Member of Parliament for Bishnupur
- In office 2004-2014
- Preceded by: Sandhya Bauri
- Succeeded by: Saumitra Khan

Personal details
- Born: 5 January 1975 (age 51) Khatra, Bankura district
- Party: CPI(M)
- Spouse: Gurucharan Bhattacharya
- Profession: Lawyer

= Susmita Bauri =

Indian politician (born 1975)

Susmita Bauri (born 5 January 1975) is an Indian politician and had been elected on a CPI(M) ticket from the Bishnupur (Lok Sabha constituency) in the Indian state of West Bengal to the 14th and 15th Lok Sabha.

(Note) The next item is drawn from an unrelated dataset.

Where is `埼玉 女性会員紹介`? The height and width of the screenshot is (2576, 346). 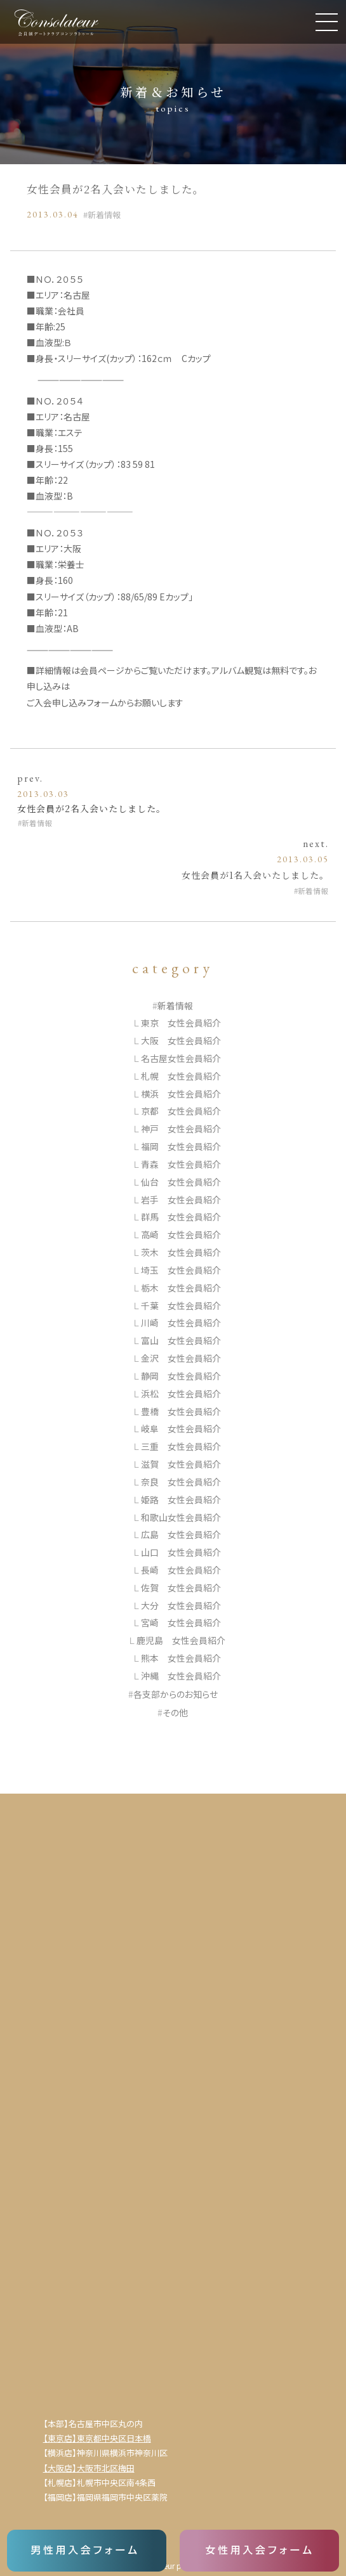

Daughter of Nimai Charan Bauri and Sandhya Bauri, she is a law graduate or LL.B from Hazra Law College of University of Calcutta. As an advocate she provides free legal aid to poor people, especially illiterate women. She belongs to the Bauri community. Her mother, Sandhya Bauri, was a three-time member of Lok Sabha from the same constituency.

In the 14th Lok Sabha she was a member of the Committee on Social Justice and Empowerment and the Standing Committee on Energy. In the 15th Lok Sabha she was a member of the Committee on Chemicals and Fertilizers and the Committee on Absence of Members from Sitting of the House.